Market Insights 1/17/2020

U.S. equities moved modestly higher and posted weekly gains for the second week in a row.

The rally came courtesy of a host of relatively favorable December reports out of China and a surge in U.S. housing starts.

Treasury yields were higher and took the greenback with them.

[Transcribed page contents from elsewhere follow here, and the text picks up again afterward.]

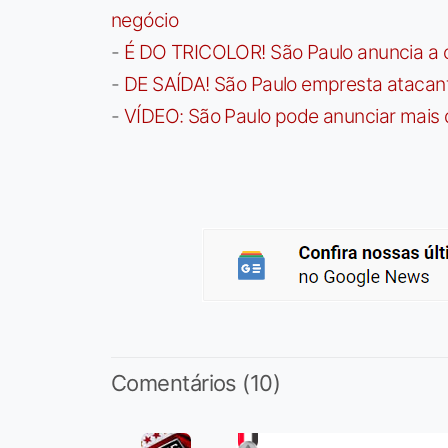
negócio
-
É DO TRICOLOR! São Paulo anuncia a 
-
DE SAÍDA! São Paulo empresta atacan
-
VÍDEO: São Paulo pode anunciar mais
Comentários (10)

Oil prices fell and gold was higher on the day.

The Markets…

The Dow Jones Industrial Average added 50 points (0.2%) to 29,348

The S&P 500 was up 10 points (0.3%) to 3,327

The NASDAQ rose 32 points (0.3%) to 9,389

Volume was brisk with 988 million shares were traded on the NYSE and 2.5 billion shares changed hands on the NASDAQ

WTI oil rose $0.02 to $58.54 per barrel and wholesale gasoline fell $0.01 to $1.64 per gallon

The Bloomberg gold spot price rose $9.80 to $1,560.30 per ounce

The Dollar Index—a comparison of the U.S. dollar to six major world currencies—added 0.3% to 97.62

For the week, the Dow was up 1. 8%, the S&P 500 added 1.9% and the NASDAQ was up 2.3%

This week saw the unofficial start to Q4 earnings season, and per data compiled by Bloomberg, of the 45 S&P 500 companies that have reported thus far, roughly 62% have beat revenue forecasts, with the aggregate y/y growth rate at about 3.9%. Approximately 63% of the companies have topped earnings estimates, though the aggregate y/y profit growth rate is roughly -2.7%.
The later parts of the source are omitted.